Segment Open
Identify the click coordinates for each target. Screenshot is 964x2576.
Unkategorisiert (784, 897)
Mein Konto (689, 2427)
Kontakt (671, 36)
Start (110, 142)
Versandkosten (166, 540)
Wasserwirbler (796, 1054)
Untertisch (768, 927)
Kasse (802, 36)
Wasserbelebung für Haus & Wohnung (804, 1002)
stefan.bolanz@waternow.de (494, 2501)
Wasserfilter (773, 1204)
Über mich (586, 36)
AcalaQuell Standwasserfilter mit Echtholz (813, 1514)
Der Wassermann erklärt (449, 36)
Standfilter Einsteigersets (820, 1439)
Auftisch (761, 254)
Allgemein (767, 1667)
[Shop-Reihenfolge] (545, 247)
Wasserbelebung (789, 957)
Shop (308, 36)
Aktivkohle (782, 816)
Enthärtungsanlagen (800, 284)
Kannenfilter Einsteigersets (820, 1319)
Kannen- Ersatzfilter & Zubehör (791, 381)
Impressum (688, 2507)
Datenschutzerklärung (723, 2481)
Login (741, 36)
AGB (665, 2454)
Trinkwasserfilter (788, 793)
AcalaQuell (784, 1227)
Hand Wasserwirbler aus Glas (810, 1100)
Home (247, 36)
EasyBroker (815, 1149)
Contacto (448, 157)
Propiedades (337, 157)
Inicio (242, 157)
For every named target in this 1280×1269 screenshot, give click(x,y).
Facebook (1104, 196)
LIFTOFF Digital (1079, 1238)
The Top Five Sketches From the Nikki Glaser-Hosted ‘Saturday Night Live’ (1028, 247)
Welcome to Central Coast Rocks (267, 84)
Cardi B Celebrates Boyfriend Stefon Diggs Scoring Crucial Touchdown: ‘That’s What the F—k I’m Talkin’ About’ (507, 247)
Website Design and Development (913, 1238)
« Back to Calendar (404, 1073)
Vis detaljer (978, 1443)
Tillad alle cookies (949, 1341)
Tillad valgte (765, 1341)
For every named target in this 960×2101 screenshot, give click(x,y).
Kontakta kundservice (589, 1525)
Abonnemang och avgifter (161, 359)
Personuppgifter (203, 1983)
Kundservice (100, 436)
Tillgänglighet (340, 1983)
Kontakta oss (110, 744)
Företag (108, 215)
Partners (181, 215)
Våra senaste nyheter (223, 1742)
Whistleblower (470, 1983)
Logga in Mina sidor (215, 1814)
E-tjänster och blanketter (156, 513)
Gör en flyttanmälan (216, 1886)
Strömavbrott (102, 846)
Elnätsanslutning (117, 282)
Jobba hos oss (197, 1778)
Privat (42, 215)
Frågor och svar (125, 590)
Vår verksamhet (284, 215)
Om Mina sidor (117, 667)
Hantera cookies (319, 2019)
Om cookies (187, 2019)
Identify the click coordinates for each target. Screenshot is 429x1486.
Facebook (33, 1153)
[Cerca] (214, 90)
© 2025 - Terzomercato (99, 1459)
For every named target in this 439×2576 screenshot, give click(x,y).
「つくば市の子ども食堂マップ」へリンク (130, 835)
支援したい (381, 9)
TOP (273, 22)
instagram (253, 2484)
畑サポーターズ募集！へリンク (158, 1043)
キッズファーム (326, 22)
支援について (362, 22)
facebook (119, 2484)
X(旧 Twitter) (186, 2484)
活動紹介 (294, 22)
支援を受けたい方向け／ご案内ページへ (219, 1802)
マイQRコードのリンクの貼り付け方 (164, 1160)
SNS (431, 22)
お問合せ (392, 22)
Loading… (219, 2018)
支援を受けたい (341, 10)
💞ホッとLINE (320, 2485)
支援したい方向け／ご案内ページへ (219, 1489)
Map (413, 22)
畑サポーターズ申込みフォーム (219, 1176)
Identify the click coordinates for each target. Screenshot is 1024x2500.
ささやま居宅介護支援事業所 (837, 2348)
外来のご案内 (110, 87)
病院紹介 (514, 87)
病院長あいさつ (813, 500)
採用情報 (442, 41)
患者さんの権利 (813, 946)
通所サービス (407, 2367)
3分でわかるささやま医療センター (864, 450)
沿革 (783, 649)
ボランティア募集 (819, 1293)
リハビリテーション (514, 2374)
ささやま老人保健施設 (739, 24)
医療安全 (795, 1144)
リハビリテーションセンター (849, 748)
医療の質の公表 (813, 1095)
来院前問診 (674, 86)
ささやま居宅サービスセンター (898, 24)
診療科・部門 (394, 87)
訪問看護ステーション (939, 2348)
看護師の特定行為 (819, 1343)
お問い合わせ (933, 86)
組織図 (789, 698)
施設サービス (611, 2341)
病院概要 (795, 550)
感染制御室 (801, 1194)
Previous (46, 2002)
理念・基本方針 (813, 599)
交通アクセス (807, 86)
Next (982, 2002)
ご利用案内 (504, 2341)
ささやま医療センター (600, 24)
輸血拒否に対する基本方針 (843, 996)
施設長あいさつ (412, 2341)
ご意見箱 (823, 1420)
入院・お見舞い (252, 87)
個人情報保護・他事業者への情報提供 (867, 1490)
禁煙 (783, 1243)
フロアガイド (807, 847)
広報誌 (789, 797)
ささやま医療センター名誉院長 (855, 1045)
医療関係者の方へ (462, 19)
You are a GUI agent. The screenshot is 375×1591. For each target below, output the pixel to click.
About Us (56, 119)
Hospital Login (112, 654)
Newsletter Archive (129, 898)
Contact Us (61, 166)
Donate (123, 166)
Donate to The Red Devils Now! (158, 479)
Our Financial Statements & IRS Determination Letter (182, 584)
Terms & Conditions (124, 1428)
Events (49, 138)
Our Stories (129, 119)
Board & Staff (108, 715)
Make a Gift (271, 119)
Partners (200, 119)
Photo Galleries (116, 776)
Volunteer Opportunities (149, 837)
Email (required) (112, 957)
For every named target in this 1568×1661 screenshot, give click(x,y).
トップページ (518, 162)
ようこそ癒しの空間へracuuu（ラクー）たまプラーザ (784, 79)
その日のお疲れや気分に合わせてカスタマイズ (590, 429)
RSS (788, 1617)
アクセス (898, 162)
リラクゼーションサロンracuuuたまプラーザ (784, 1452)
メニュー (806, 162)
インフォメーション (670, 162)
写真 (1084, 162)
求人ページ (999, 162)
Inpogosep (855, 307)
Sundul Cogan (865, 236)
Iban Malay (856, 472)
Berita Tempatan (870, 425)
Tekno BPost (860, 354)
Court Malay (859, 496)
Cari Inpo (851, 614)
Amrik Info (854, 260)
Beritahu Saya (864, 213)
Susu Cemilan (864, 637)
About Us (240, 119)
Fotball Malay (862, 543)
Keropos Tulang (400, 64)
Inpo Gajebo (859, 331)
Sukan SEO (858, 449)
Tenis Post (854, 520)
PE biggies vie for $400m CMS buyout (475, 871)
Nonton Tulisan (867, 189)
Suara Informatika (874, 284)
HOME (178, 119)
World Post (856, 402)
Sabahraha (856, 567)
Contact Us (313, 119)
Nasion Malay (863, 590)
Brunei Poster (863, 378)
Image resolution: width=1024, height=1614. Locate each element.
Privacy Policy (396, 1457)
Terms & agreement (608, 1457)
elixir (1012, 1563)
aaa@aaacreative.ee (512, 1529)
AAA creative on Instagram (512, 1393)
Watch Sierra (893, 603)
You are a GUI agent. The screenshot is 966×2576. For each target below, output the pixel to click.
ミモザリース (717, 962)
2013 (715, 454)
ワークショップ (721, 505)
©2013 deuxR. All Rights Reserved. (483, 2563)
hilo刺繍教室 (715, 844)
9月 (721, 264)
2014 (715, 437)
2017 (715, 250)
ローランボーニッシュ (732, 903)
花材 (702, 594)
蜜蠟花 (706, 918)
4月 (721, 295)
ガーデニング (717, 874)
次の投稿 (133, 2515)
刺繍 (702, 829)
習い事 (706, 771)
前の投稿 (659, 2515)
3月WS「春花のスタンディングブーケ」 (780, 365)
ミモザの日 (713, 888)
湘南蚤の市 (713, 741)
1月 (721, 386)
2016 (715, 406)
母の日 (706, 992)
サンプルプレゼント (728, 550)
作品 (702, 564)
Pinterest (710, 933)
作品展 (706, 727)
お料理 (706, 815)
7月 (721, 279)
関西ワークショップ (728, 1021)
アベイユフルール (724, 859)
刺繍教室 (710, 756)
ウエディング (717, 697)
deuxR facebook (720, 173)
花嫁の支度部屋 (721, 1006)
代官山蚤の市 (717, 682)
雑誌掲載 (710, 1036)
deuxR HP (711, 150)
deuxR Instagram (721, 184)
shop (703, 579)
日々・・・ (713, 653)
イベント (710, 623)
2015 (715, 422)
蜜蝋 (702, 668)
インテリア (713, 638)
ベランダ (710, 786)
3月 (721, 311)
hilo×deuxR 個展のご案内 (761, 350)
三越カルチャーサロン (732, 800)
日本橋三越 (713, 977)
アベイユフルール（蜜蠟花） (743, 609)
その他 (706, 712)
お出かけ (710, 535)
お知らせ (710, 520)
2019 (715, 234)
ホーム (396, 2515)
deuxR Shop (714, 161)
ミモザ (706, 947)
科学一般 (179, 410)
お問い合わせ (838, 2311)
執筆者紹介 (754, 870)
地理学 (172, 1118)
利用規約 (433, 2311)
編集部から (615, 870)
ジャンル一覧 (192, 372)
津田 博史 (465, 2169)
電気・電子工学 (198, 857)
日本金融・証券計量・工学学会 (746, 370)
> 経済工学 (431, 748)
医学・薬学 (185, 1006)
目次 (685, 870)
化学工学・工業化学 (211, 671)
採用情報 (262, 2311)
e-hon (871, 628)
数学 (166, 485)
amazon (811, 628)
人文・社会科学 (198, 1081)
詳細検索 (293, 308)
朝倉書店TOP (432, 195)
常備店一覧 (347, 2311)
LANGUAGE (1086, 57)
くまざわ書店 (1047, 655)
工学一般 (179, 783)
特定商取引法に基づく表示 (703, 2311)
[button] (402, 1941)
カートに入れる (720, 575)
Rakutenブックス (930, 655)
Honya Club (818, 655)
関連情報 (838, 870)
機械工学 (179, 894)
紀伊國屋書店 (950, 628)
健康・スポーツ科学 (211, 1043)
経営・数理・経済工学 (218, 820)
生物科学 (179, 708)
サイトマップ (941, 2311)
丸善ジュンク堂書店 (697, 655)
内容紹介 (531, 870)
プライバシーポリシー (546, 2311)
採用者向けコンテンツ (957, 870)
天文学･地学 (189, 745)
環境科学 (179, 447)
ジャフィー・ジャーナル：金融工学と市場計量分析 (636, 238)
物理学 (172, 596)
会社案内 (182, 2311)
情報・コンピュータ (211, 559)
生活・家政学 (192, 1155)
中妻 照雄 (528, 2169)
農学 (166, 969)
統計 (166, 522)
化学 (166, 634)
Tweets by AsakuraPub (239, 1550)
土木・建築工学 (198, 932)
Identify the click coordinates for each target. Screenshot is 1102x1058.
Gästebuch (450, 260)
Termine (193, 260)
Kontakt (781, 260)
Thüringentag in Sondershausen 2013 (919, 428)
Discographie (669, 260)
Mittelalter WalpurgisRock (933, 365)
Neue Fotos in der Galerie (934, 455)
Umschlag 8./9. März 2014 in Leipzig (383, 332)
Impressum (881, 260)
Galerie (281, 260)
Segment Closed
#### Exercise
Each line in the listing above from the one containing "Shop (308, 36)" through the one containing "EasyBroker (815, 1149)" should be repeated exactly, and no other line.

#### Exercise output
Shop (308, 36)
Aktivkohle (782, 816)
Enthärtungsanlagen (800, 284)
Kannenfilter Einsteigersets (820, 1319)
Kannen- Ersatzfilter & Zubehör (791, 381)
Impressum (688, 2507)
Datenschutzerklärung (723, 2481)
Login (741, 36)
AGB (665, 2454)
Trinkwasserfilter (788, 793)
AcalaQuell (784, 1227)
Hand Wasserwirbler aus Glas (810, 1100)
Home (247, 36)
EasyBroker (815, 1149)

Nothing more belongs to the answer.